### Available data ###

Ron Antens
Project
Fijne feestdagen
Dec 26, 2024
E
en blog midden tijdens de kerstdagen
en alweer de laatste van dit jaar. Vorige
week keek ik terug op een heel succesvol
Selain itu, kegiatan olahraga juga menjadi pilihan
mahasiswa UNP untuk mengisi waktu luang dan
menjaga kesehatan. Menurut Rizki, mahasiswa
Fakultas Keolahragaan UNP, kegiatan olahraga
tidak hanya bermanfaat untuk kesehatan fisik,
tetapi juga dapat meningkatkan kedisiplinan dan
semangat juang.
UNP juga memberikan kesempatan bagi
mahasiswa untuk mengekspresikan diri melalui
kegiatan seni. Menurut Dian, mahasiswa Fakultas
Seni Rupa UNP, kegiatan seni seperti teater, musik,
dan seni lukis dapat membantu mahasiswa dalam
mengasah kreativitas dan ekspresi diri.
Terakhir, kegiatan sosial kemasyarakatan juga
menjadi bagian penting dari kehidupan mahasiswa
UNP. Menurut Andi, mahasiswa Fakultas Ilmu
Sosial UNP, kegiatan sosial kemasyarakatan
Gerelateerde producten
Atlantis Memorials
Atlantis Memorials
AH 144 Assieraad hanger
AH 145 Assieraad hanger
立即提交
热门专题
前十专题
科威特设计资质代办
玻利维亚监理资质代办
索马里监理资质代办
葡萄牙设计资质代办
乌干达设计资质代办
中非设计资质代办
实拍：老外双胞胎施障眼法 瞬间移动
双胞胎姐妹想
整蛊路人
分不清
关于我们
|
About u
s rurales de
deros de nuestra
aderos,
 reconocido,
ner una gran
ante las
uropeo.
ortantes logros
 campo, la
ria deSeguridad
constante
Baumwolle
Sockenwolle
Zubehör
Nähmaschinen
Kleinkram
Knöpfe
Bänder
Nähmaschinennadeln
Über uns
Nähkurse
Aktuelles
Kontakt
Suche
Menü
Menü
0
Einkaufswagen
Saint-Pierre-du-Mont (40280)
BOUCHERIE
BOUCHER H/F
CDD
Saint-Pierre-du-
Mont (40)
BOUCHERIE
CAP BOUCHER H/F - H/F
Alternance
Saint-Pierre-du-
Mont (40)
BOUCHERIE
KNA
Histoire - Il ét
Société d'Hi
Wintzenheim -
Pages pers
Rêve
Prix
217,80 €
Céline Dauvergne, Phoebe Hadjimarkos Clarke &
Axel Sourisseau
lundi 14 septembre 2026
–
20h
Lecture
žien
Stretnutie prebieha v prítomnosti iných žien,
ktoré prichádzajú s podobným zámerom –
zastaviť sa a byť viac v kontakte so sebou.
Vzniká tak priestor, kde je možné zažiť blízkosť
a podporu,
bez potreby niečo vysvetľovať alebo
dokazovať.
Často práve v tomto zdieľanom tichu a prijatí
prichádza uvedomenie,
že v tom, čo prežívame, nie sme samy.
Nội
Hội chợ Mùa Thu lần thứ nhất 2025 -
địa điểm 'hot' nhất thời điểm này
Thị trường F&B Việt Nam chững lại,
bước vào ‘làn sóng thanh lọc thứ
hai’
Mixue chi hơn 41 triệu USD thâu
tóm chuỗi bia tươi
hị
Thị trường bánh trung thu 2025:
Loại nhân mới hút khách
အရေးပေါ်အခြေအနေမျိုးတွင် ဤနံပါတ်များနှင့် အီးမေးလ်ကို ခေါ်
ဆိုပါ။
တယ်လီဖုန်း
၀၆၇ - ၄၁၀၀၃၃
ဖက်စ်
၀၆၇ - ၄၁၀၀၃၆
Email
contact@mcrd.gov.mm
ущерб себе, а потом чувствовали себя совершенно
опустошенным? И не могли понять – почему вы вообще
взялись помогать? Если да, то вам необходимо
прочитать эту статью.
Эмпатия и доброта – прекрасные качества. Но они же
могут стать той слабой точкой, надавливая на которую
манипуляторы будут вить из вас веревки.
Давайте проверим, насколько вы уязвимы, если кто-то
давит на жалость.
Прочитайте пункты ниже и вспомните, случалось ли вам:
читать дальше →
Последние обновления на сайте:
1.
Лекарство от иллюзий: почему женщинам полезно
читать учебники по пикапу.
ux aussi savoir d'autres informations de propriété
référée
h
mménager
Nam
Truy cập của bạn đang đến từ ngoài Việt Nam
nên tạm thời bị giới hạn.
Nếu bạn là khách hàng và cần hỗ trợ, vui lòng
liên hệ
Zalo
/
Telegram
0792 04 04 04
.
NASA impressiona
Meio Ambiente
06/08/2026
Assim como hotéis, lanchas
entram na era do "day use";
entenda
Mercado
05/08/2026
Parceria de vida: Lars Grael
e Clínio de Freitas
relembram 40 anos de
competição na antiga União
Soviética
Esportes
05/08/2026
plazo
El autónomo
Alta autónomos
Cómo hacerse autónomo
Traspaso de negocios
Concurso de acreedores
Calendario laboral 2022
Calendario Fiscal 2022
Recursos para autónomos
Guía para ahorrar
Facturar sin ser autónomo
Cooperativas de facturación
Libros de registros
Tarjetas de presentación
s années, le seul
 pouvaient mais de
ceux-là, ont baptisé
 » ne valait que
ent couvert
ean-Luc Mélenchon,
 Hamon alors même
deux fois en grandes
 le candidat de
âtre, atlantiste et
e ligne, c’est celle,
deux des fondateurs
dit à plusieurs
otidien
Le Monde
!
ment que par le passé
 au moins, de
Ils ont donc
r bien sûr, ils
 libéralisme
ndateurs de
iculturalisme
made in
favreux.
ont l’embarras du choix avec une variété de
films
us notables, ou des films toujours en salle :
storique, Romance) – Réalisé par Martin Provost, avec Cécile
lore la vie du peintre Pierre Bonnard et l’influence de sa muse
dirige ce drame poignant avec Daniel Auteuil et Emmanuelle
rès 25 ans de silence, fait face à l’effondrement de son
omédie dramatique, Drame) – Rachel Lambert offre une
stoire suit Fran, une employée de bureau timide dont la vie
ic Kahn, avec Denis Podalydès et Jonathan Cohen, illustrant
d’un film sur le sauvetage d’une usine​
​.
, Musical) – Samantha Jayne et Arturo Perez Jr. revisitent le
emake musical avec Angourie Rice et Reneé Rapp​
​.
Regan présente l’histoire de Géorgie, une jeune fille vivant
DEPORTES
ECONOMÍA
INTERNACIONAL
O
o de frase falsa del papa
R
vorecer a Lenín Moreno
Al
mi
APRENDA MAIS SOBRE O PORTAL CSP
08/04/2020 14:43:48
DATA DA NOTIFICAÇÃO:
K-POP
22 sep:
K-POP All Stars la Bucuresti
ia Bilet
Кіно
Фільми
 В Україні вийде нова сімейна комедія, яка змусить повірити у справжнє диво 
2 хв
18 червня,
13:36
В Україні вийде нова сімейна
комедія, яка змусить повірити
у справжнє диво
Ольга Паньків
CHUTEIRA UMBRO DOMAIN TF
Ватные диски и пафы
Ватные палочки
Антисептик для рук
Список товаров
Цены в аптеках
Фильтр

###

* **Activity**
Please write out the entries above in full, exactly as they read.

* **Solved exercise**
Ron Antens
Project
Fijne feestdagen
Dec 26, 2024
E
en blog midden tijdens de kerstdagen
en alweer de laatste van dit jaar. Vorige
week keek ik terug op een heel succesvol
Selain itu, kegiatan olahraga juga menjadi pilihan
mahasiswa UNP untuk mengisi waktu luang dan
menjaga kesehatan. Menurut Rizki, mahasiswa
Fakultas Keolahragaan UNP, kegiatan olahraga
tidak hanya bermanfaat untuk kesehatan fisik,
tetapi juga dapat meningkatkan kedisiplinan dan
semangat juang.
UNP juga memberikan kesempatan bagi
mahasiswa untuk mengekspresikan diri melalui
kegiatan seni. Menurut Dian, mahasiswa Fakultas
Seni Rupa UNP, kegiatan seni seperti teater, musik,
dan seni lukis dapat membantu mahasiswa dalam
mengasah kreativitas dan ekspresi diri.
Terakhir, kegiatan sosial kemasyarakatan juga
menjadi bagian penting dari kehidupan mahasiswa
UNP. Menurut Andi, mahasiswa Fakultas Ilmu
Sosial UNP, kegiatan sosial kemasyarakatan
Gerelateerde producten
Atlantis Memorials
Atlantis Memorials
AH 144 Assieraad hanger
AH 145 Assieraad hanger
立即提交
热门专题
前十专题
科威特设计资质代办
玻利维亚监理资质代办
索马里监理资质代办
葡萄牙设计资质代办
乌干达设计资质代办
中非设计资质代办
实拍：老外双胞胎施障眼法 瞬间移动
双胞胎姐妹想
整蛊路人
分不清
关于我们
|
About u
s rurales de
deros de nuestra
aderos,
 reconocido,
ner una gran
ante las
uropeo.
ortantes logros
 campo, la
ria deSeguridad
constante
Baumwolle
Sockenwolle
Zubehör
Nähmaschinen
Kleinkram
Knöpfe
Bänder
Nähmaschinennadeln
Über uns
Nähkurse
Aktuelles
Kontakt
Suche
Menü
Menü
0
Einkaufswagen
Saint-Pierre-du-Mont (40280)
BOUCHERIE
BOUCHER H/F
CDD
Saint-Pierre-du-
Mont (40)
BOUCHERIE
CAP BOUCHER H/F - H/F
Alternance
Saint-Pierre-du-
Mont (40)
BOUCHERIE
KNA
Histoire - Il ét
Société d'Hi
Wintzenheim -
Pages pers
Rêve
Prix
217,80 €
Céline Dauvergne, Phoebe Hadjimarkos Clarke &
Axel Sourisseau
lundi 14 septembre 2026
–
20h
Lecture
žien
Stretnutie prebieha v prítomnosti iných žien,
ktoré prichádzajú s podobným zámerom –
zastaviť sa a byť viac v kontakte so sebou.
Vzniká tak priestor, kde je možné zažiť blízkosť
a podporu,
bez potreby niečo vysvetľovať alebo
dokazovať.
Často práve v tomto zdieľanom tichu a prijatí
prichádza uvedomenie,
že v tom, čo prežívame, nie sme samy.
Nội
Hội chợ Mùa Thu lần thứ nhất 2025 -
địa điểm 'hot' nhất thời điểm này
Thị trường F&B Việt Nam chững lại,
bước vào ‘làn sóng thanh lọc thứ
hai’
Mixue chi hơn 41 triệu USD thâu
tóm chuỗi bia tươi
hị
Thị trường bánh trung thu 2025:
Loại nhân mới hút khách
အရေးပေါ်အခြေအနေမျိုးတွင် ဤနံပါတ်များနှင့် အီးမေးလ်ကို ခေါ်
ဆိုပါ။
တယ်လီဖုန်း
၀၆၇ - ၄၁၀၀၃၃
ဖက်စ်
၀၆၇ - ၄၁၀၀၃၆
Email
contact@mcrd.gov.mm
ущерб себе, а потом чувствовали себя совершенно
опустошенным? И не могли понять – почему вы вообще
взялись помогать? Если да, то вам необходимо
прочитать эту статью.
Эмпатия и доброта – прекрасные качества. Но они же
могут стать той слабой точкой, надавливая на которую
манипуляторы будут вить из вас веревки.
Давайте проверим, насколько вы уязвимы, если кто-то
давит на жалость.
Прочитайте пункты ниже и вспомните, случалось ли вам:
читать дальше →
Последние обновления на сайте:
1.
Лекарство от иллюзий: почему женщинам полезно
читать учебники по пикапу.
ux aussi savoir d'autres informations de propriété
référée
h
mménager
Nam
Truy cập của bạn đang đến từ ngoài Việt Nam
nên tạm thời bị giới hạn.
Nếu bạn là khách hàng và cần hỗ trợ, vui lòng
liên hệ
Zalo
/
Telegram
0792 04 04 04
.
NASA impressiona
Meio Ambiente
06/08/2026
Assim como hotéis, lanchas
entram na era do "day use";
entenda
Mercado
05/08/2026
Parceria de vida: Lars Grael
e Clínio de Freitas
relembram 40 anos de
competição na antiga União
Soviética
Esportes
05/08/2026
plazo
El autónomo
Alta autónomos
Cómo hacerse autónomo
Traspaso de negocios
Concurso de acreedores
Calendario laboral 2022
Calendario Fiscal 2022
Recursos para autónomos
Guía para ahorrar
Facturar sin ser autónomo
Cooperativas de facturación
Libros de registros
Tarjetas de presentación
s années, le seul
 pouvaient mais de
ceux-là, ont baptisé
 » ne valait que
ent couvert
ean-Luc Mélenchon,
 Hamon alors même
deux fois en grandes
 le candidat de
âtre, atlantiste et
e ligne, c’est celle,
deux des fondateurs
dit à plusieurs
otidien
Le Monde
!
ment que par le passé
 au moins, de
Ils ont donc
r bien sûr, ils
 libéralisme
ndateurs de
iculturalisme
made in
favreux.
ont l’embarras du choix avec une variété de
films
us notables, ou des films toujours en salle :
storique, Romance) – Réalisé par Martin Provost, avec Cécile
lore la vie du peintre Pierre Bonnard et l’influence de sa muse
dirige ce drame poignant avec Daniel Auteuil et Emmanuelle
rès 25 ans de silence, fait face à l’effondrement de son
omédie dramatique, Drame) – Rachel Lambert offre une
stoire suit Fran, une employée de bureau timide dont la vie
ic Kahn, avec Denis Podalydès et Jonathan Cohen, illustrant
d’un film sur le sauvetage d’une usine​
​.
, Musical) – Samantha Jayne et Arturo Perez Jr. revisitent le
emake musical avec Angourie Rice et Reneé Rapp​
​.
Regan présente l’histoire de Géorgie, une jeune fille vivant
DEPORTES
ECONOMÍA
INTERNACIONAL
O
o de frase falsa del papa
R
vorecer a Lenín Moreno
Al
mi
APRENDA MAIS SOBRE O PORTAL CSP
08/04/2020 14:43:48
DATA DA NOTIFICAÇÃO:
K-POP
22 sep:
K-POP All Stars la Bucuresti
ia Bilet
Кіно
Фільми
 В Україні вийде нова сімейна комедія, яка змусить повірити у справжнє диво 
2 хв
18 червня,
13:36
В Україні вийде нова сімейна
комедія, яка змусить повірити
у справжнє диво
Ольга Паньків
CHUTEIRA UMBRO DOMAIN TF
Ватные диски и пафы
Ватные палочки
Антисептик для рук
Список товаров
Цены в аптеках
Фильтр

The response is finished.